#### ACTIVITY
Nothing but the lines below from the one holding "ng, phục vụ ứng phó, phòng chống thiên tai và" up to and including the one holding "Commun des Affaires Sociales" should be copied, exactly and without pictures.

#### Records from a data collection
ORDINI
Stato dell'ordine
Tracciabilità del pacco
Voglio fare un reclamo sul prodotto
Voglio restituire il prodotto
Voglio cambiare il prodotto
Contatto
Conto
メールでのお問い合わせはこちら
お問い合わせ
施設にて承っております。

--

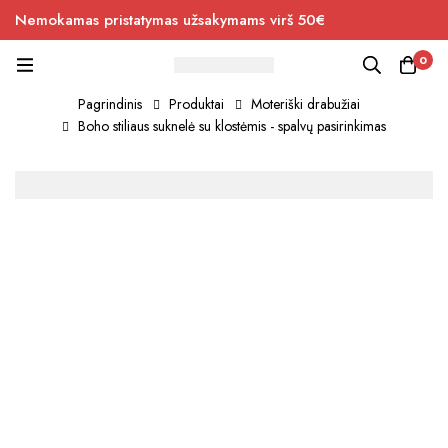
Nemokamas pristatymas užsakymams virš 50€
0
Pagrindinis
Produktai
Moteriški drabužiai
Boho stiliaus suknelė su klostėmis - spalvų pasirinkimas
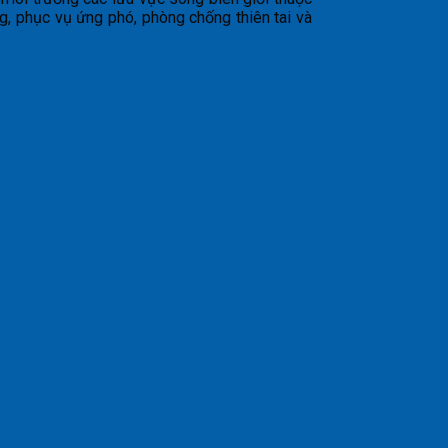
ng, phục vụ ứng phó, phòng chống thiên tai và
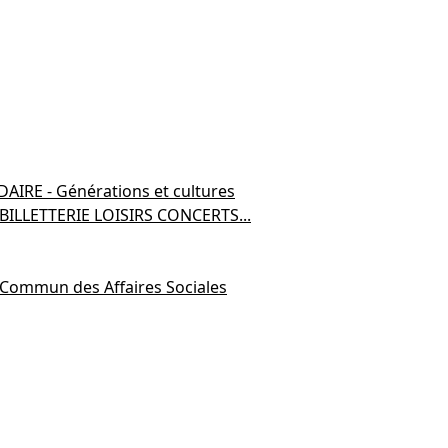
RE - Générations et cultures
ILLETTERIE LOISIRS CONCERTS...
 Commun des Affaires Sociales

#### THE COMPLETED TASK
ng, phục vụ ứng phó, phòng chống thiên tai và
RE - Générations et cultures
ILLETTERIE LOISIRS CONCERTS...
 Commun des Affaires Sociales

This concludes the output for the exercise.